▶ **WHAT IS NEEDED**: Locate "My employment" in the listing. Transcribe the line that contains it and every line that follows, through the last, omitting all pictures.
━━━ DATASET RECORDS ━━━
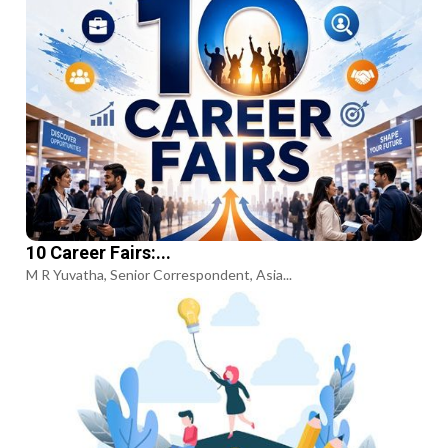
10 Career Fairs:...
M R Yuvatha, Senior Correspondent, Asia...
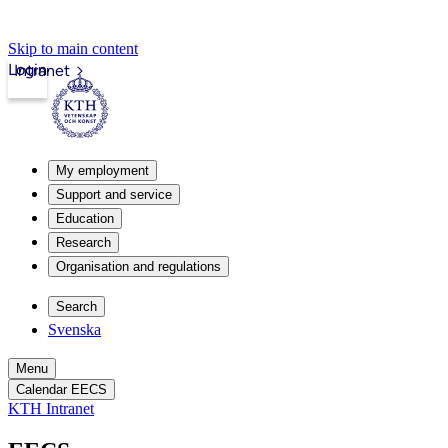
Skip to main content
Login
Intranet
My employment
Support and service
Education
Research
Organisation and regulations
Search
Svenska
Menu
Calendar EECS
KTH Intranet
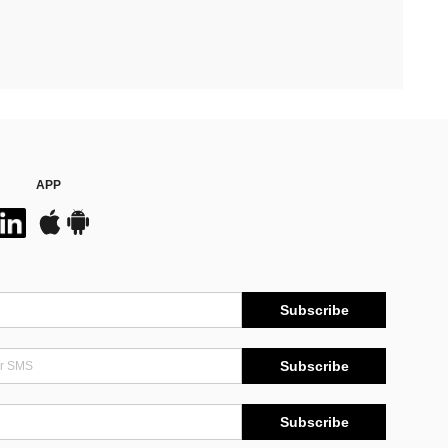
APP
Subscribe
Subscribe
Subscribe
━━━
▶ **ANSWER BELOW**:
My employment
Support and service
Education
Research
Organisation and regulations
Search
Svenska
Menu
Calendar EECS
KTH Intranet
APP
Subscribe
Subscribe
Subscribe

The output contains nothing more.